What Happens To Drones When They Fall Out Of The Skies?
from the what-goes-up,-must-come-down dept
For obvious reasons, stories about drones concentrate on what they can do while they are airborne. But they have to come down at some point, and sometimes emergency landings mean that they cannot return to base. An interesting story from Italy recounts what happened there in these circumstances:
A 24-year old college student in Bologna, Italy was arrested by Italian postal police after attempting to sell a drone that had emergency-landed on his apartment's terrace last October. The student had posted the drone, a privately-operated Microdrones quad-rotor helicopter owned by Italian startup Eye Sky, on Subito.it, an online auction site. The asking price for the $40,000 drone: 1,000 euros [$1300].
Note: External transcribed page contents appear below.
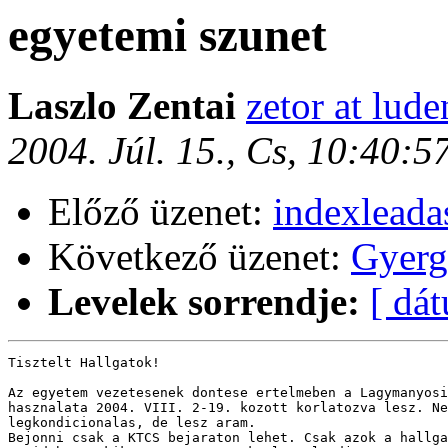
egyetemi szunet
Laszlo Zentai
zetor at lude
2004. Júl. 15., Cs, 10:40:
Előző üzenet:
indexleada
Következő üzenet:
Gyerg
Levelek sorrendje:
[ dá
Tisztelt Hallgatok!

Az egyetem vezetesenek dontese ertelmeben a Lagymanyosi
hasznalata 2004. VIII. 2-19. kozott korlatozva lesz. Ne
legkondicionalas, de lesz aram.

Bejonni csak a KTCS bejaraton lehet. Csak azok a hallga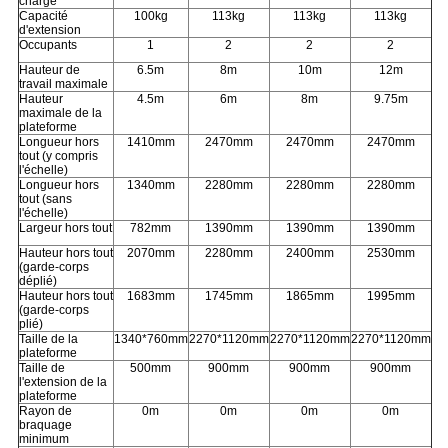
charge
Capacité
100kg
113kg
113kg
113kg
d'extension
Occupants
1
2
2
2
Hauteur de
6.5m
8m
10m
12m
travail maximale
Hauteur
4.5m
6m
8m
9.75m
maximale de la
plateforme
Longueur hors
1410mm
2470mm
2470mm
2470mm
tout (y compris
l'échelle)
Longueur hors
1340mm
2280mm
2280mm
2280mm
tout (sans
l'échelle)
Largeur hors tout
782mm
1390mm
1390mm
1390mm
Hauteur hors tout
2070mm
2280mm
2400mm
2530mm
(garde-corps
déplié)
Hauteur hors tout
1683mm
1745mm
1865mm
1995mm
(garde-corps
plié)
Taille de la
1340*760mm
2270*1120mm
2270*1120mm
2270*1120mm
plateforme
Taille de
500mm
900mm
900mm
900mm
l'extension de la
plateforme
Rayon de
0m
0m
0m
0m
braquage
minimum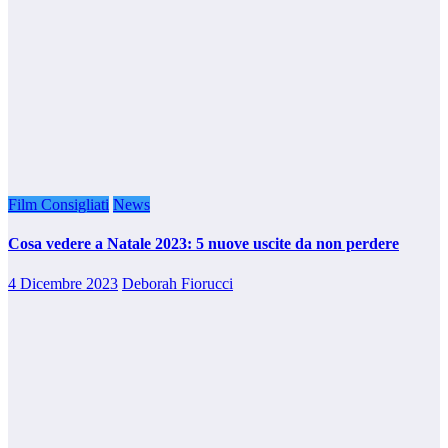
Film Consigliati
News
Cosa vedere a Natale 2023: 5 nuove uscite da non perdere
4 Dicembre 2023
Deborah Fiorucci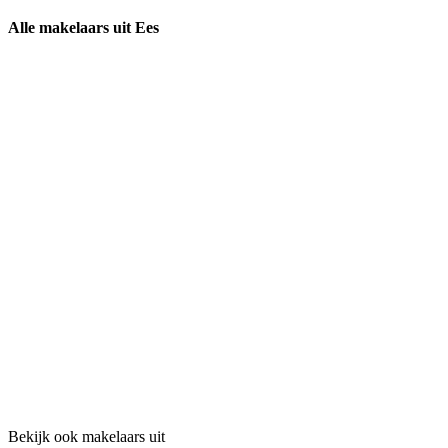
Alle makelaars uit Ees
Bekijk ook makelaars uit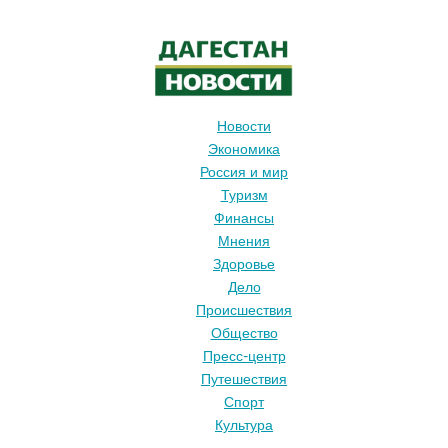
Новости
Экономика
Россия и мир
Туризм
Финансы
Мнения
Здоровье
Дело
Происшествия
Общество
Пресс-центр
Путешествия
Спорт
Культура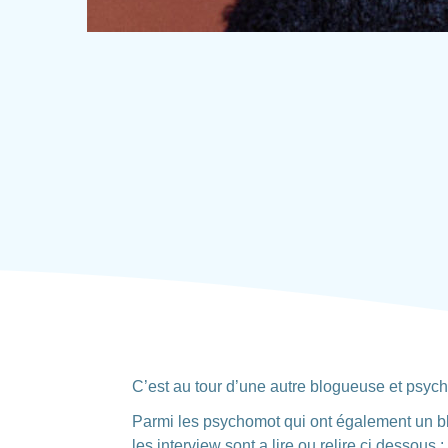
C’est au tour d’une autre blogueuse et psych
Parmi les psychomot qui ont également un bl
les interview sont a lire ou relire ci dessous :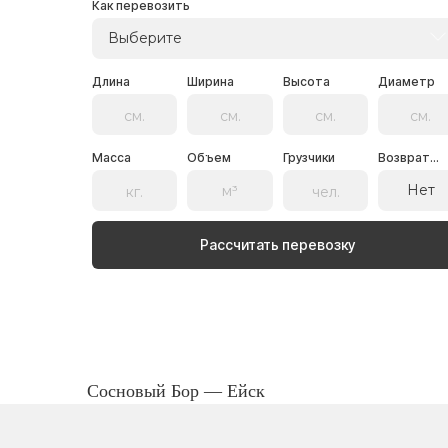
Как перевозить
Выберите
Длина
Ширина
Высота
Диаметр
Масса
Объем
Грузчики
Возврат...
Нет
Рассчитать перевозку
Сосновый Бор — Ейск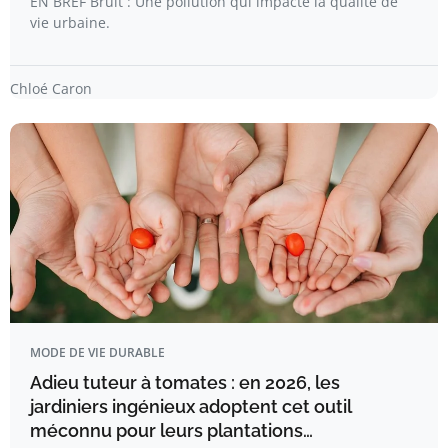
EN BREF Bruit : Une pollution qui impacte la qualité de
vie urbaine.
Chloé Caron
MODE DE VIE DURABLE
Adieu tuteur à tomates : en 2026, les
jardiniers ingénieux adoptent cet outil
méconnu pour leurs plantations…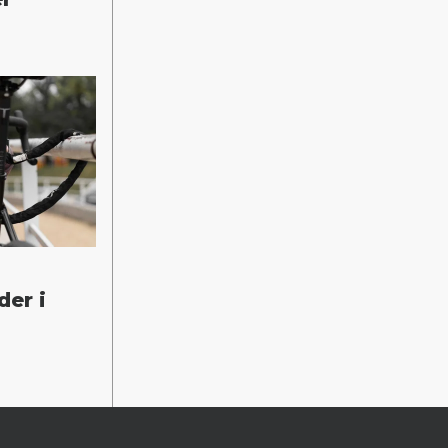
der i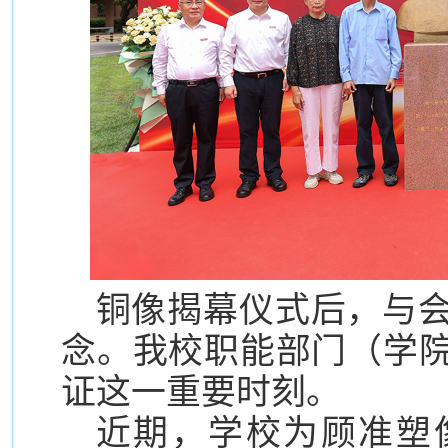
铜像揭幕仪式后，与
念。我校职能部门（学
证这一重要时刻。
近期，学校为顾准塑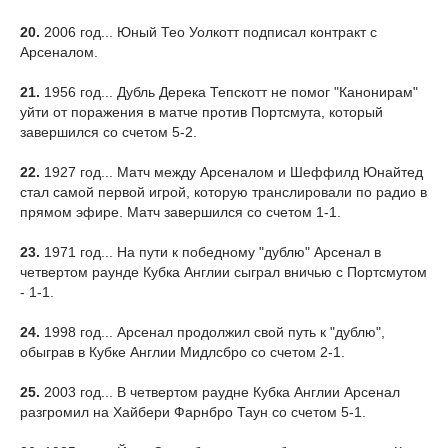
20.
2006 год... Юный Тео Уолкотт подписал контракт с
Арсеналом.
21.
1956 год... Дубль Дерека Тепскотт не помог "Канонирам"
уйти от поражения в матче против Портсмута, который
завершился со счетом 5-2.
22.
1927 год... Матч между Арсеналом и Шеффилд Юнайтед
стал самой первой игрой, которую транслировали по радио в
прямом эфире. Матч завершился со счетом 1-1.
23.
1971 год... На пути к победному "дублю" Арсенал в
четвертом раунде Кубка Англии сыграл вничью с Портсмутом
- 1-1.
24.
1998 год... Арсенал продолжил свой путь к "дублю",
обыграв в Кубке Англии Мидлсбро со счетом 2-1.
25.
2003 год... В четвертом раудне Кубка Англии Арсенал
разгромил на Хайбери Фарнбро Таун со счетом 5-1.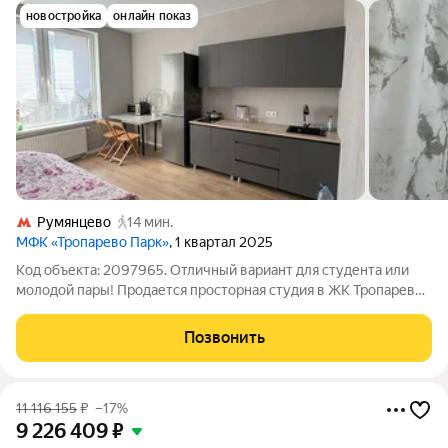
новостройка
онлайн показ
Румянцево
14 мин.
МФК «Тропарево Парк»
, 1 квартал 2025
Код объекта: 2097965. Отличный вариант для студента или
молодой пары! Продается просторная студия в ЖК Тропарево
парк (бизнес-класс). В пешей доступности от метро
Румянцево (10 мин). Новый дом, развитая инфраструктура,
Позвонить
квартира полностью готова к
11 116 155
₽
–17%
9 226 409
₽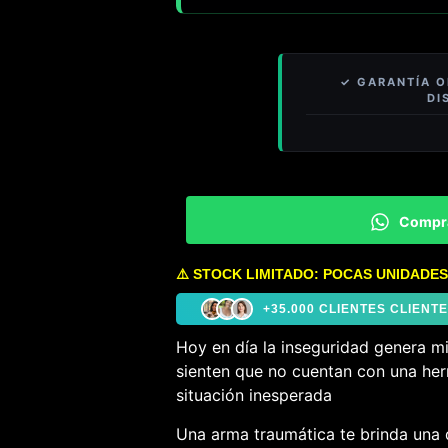
Compr
⚠️ STOCK LIMITADO: POCAS UNIDADES
+35.000 CLIENTES CLIEN
Hoy en día la inseguridad genera m
sienten que no cuentan con una her
situación inesperada
Una arma traumática te brinda una 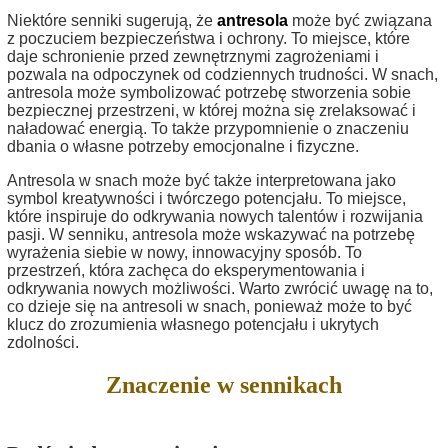
Niektóre senniki sugerują, że
antresola
może być związana
z poczuciem bezpieczeństwa i ochrony. To miejsce, które
daje schronienie przed zewnętrznymi zagrożeniami i
pozwala na odpoczynek od codziennych trudności. W snach,
antresola może symbolizować potrzebę stworzenia sobie
bezpiecznej przestrzeni, w której można się zrelaksować i
naładować energią. To także przypomnienie o znaczeniu
dbania o własne potrzeby emocjonalne i fizyczne.
Antresola w snach może być także interpretowana jako
symbol kreatywności i twórczego potencjału. To miejsce,
które inspiruje do odkrywania nowych talentów i rozwijania
pasji. W senniku, antresola może wskazywać na potrzebę
wyrażenia siebie w nowy, innowacyjny sposób. To
przestrzeń, która zachęca do eksperymentowania i
odkrywania nowych możliwości. Warto zwrócić uwagę na to,
co dzieje się na antresoli w snach, ponieważ może to być
klucz do zrozumienia własnego potencjału i ukrytych
zdolności.
Znaczenie w sennikach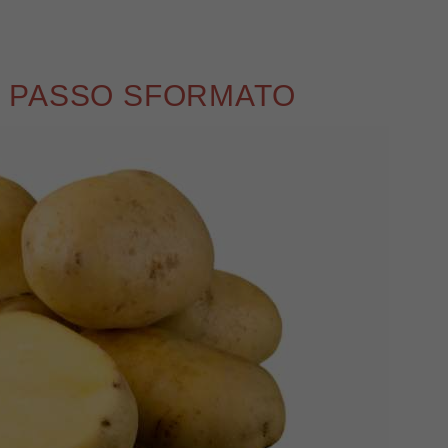
 PASSO SFORMATO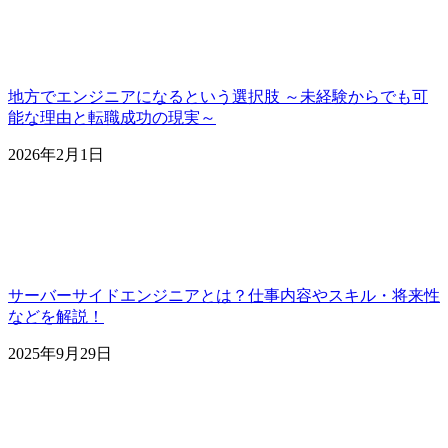
地方でエンジニアになるという選択肢 ～未経験からでも可
能な理由と転職成功の現実～
2026年2月1日
サーバーサイドエンジニアとは？仕事内容やスキル・将来性
などを解説！
2025年9月29日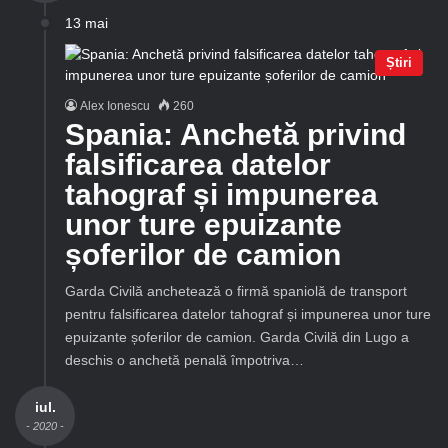
13 mai
Știri
Alex Ionescu
260
Spania: Anchetă privind
falsificarea datelor
tahograf și impunerea
unor ture epuizante
șoferilor de camion
Garda Civilă anchetează o firmă spaniolă de transport
pentru falsificarea datelor tahograf și impunerea unor ture
epuizante șoferilor de camion. Garda Civilă din Lugo a
deschis o anchetă penală împotriva…
iul.
- 2020 -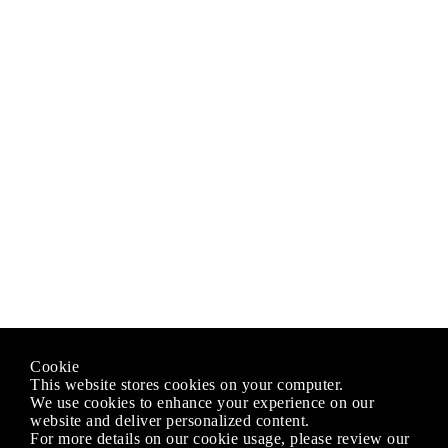
Cookie
This website stores cookies on your computer.
We use cookies to enhance your experience on our
website and deliver personalized content.
For more details on our cookie usage, please review our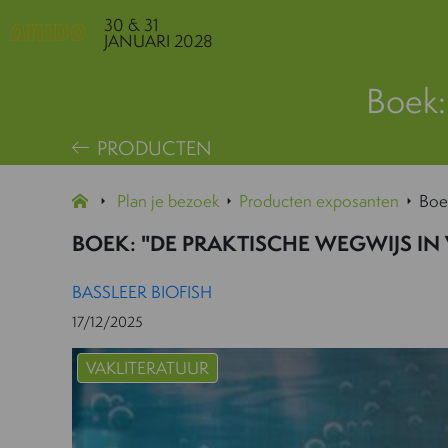
30 & 31
JANUARI 2028
Boek:
PRODUCTEN
Plan je bezoek
Producten exposanten
Boek
BOEK: "DE PRAKTISCHE WEGWIJS IN 
BASSLEER BIOFISH
17/12/2025
VAKLITERATUUR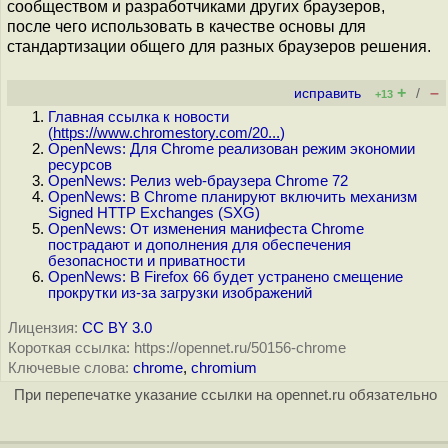
сообществом и разработчиками других браузеров,
после чего использовать в качестве основы для
стандартизации общего для разных браузеров решения.
+
–
исправить
/
+13
Главная ссылка к новости
(
https://www.chromestory.com/20...
)
OpenNews: Для Chrome реализован режим экономии
ресурсов
OpenNews: Релиз web-браузера Chrome 72
OpenNews: В Chrome планируют включить механизм
Signed HTTP Exchanges (SXG)
OpenNews: От изменения манифеста Chrome
пострадают и дополнения для обеспечения
безопасности и приватности
OpenNews: В Firefox 66 будет устранено смещение
прокрутки из-за загрузки изображений
Лицензия:
CC BY 3.0
Короткая ссылка: https://opennet.ru/50156-chrome
Ключевые слова:
chrome
,
chromium
При перепечатке указание ссылки на opennet.ru обязательно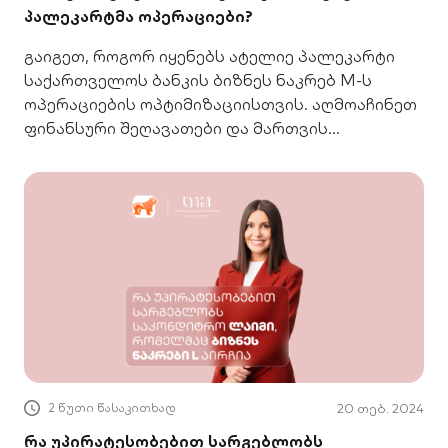
პალეკარტმა ოპერაციები?
გაიგეთ, როგორ იყენებს ატელიე პალეკარტი
საქართველოს ბანკის ბიზნეს ნაკრებ M-ს
ოპერაციების ოპტიმიზაციისთვის. აღმოაჩინეთ
ფინანსური შეღავათები და მართვის
გამარტივებული გზები თქვენი ბიზნესისთვის.
2 წუთი წასაკითხად
20 თებ. 2024
რა უპირატესობებით სარგებლობს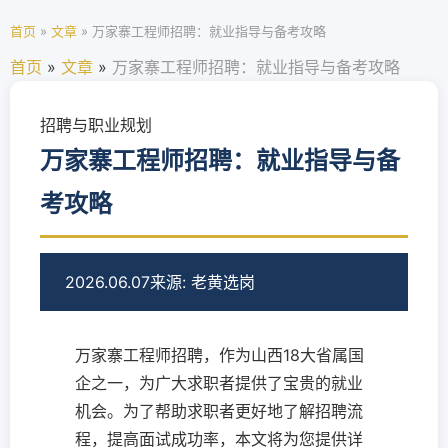
首页
»
文章
»
万家寨工程师招聘：就业指导与备考攻略
首页
»
文章
»
万家寨工程师招聘：就业指导与备考攻略
招聘与职业规划
万家寨工程师招聘：就业指导与备
考攻略
2026.06.07
来源: 老黄选岗
万家寨工程师招聘，作为山西18大省属国
企之一，为广大求职者提供了宝贵的就业
机会。为了帮助求职者更好地了解招聘流
程，提高面试成功率，本文将为您提供详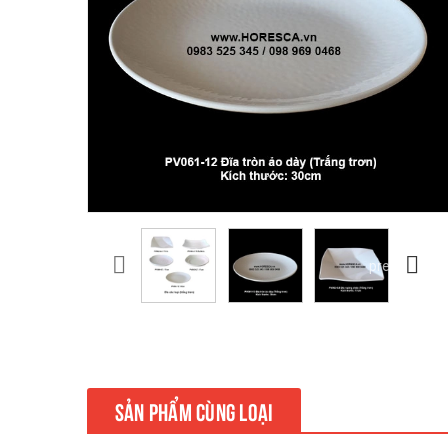
prev
SẢN PHẨM CÙNG LOẠI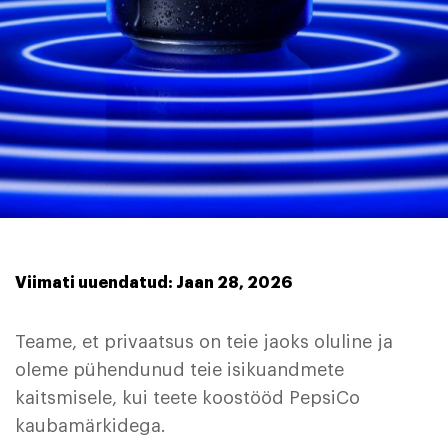
Viimati uuendatud: Jaan 28, 2026
Teame, et privaatsus on teie jaoks oluline ja
oleme pühendunud teie isikuandmete
kaitsmisele, kui teete koostööd PepsiCo
kaubamärkidega.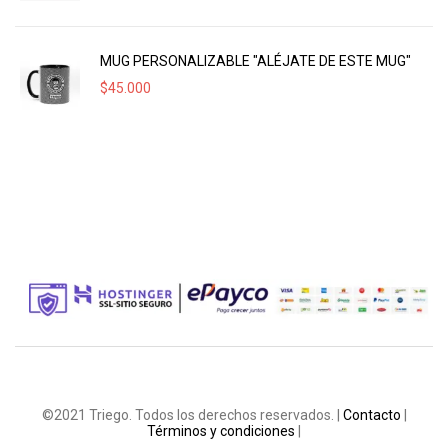
MUG PERSONALIZABLE "ALÉJATE DE ESTE MUG"
$
45.000
©2021 Triego. Todos los derechos reservados. |
Contacto
|
Términos y condiciones
|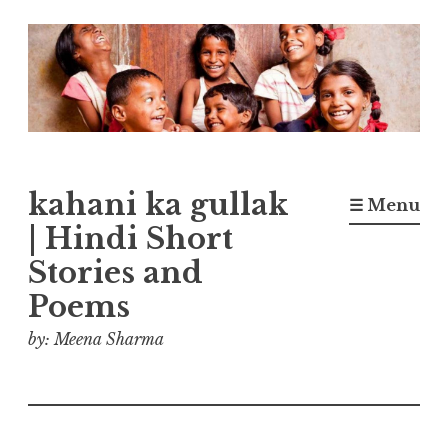
Skip
to
content
kahani ka gullak
☰ Menu
| Hindi Short
Stories and
Poems
by: Meena Sharma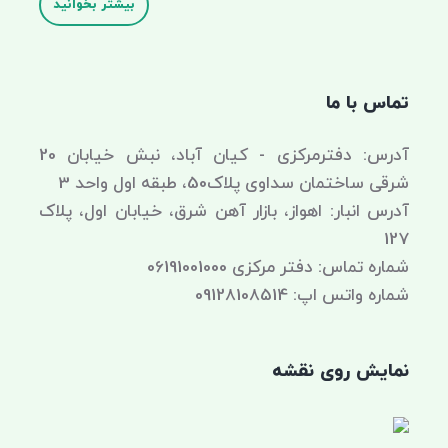
بیشتر بخوانید
تماس با ما
آدرس: دفترمرکزی - کیان آباد، نبش خیابان 20
شرقی ساختمان سداوی پلاک50، طبقه اول واحد 3
آدرس انبار: اهواز، بازار آهن شرق، خیابان اول، پلاک
127
شماره تماس: دفتر مرکزی 06191001000
شماره واتس اپ: 09128108514
نمایش روی نقشه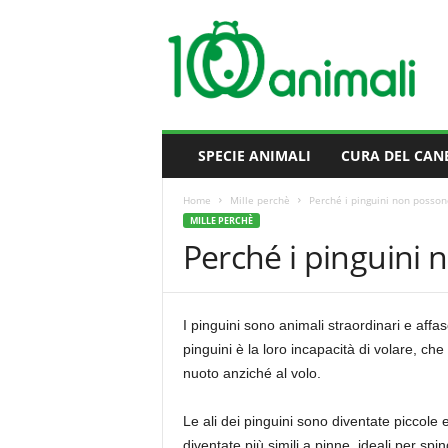
M
i
l
l
e
A
n
SPECIE ANIMALI
CURA DEL CAN
i
m
Home
Mille perchè
Perché i pinguini non posson
a
MILLE PERCHÈ
l
Perché i pinguini 
i
I pinguini sono animali straordinari e affas
pinguini è la loro incapacità di volare, che 
nuoto anziché al volo.
Le ali dei pinguini sono diventate piccole 
diventate più simili a pinne, ideali per s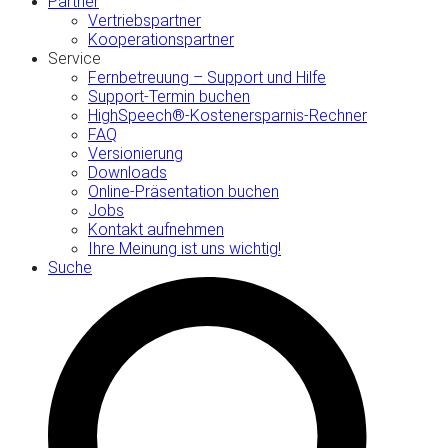
Partner
Vertriebspartner
Kooperationspartner
Service
Fernbetreuung – Support und Hilfe
Support-Termin buchen
HighSpeech®-Kostenersparnis-Rechner
FAQ
Versionierung
Downloads
Online-Präsentation buchen
Jobs
Kontakt aufnehmen
Ihre Meinung ist uns wichtig!
Suche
The Ars Technica post notes the mistakes the student made that enabled the police to track him down (hint: don't post too many details when you offer a drone for sale), and that he now faces up to a year in prison, and fines. But what's interesting here is that the student in question even thought of trying to sell it. It's almost as if drones belong to a different, heavenly world, and when they drop out of it into our earthly one, they are regarded as a kind of lucky gift from the gods to do with as we please. Of course, for all their novelty, they're just another kind of physical object that is owned by someone, who won't be best pleased if others try to appropriate it.
However, this does raise the question of what exactly the public should do when a drone comes down in their garden or on their roof. As drones and emergency landings in cities start to become more common, who do we call? Do we perhaps need a central Office of Lost Drones that can come along and pick them up?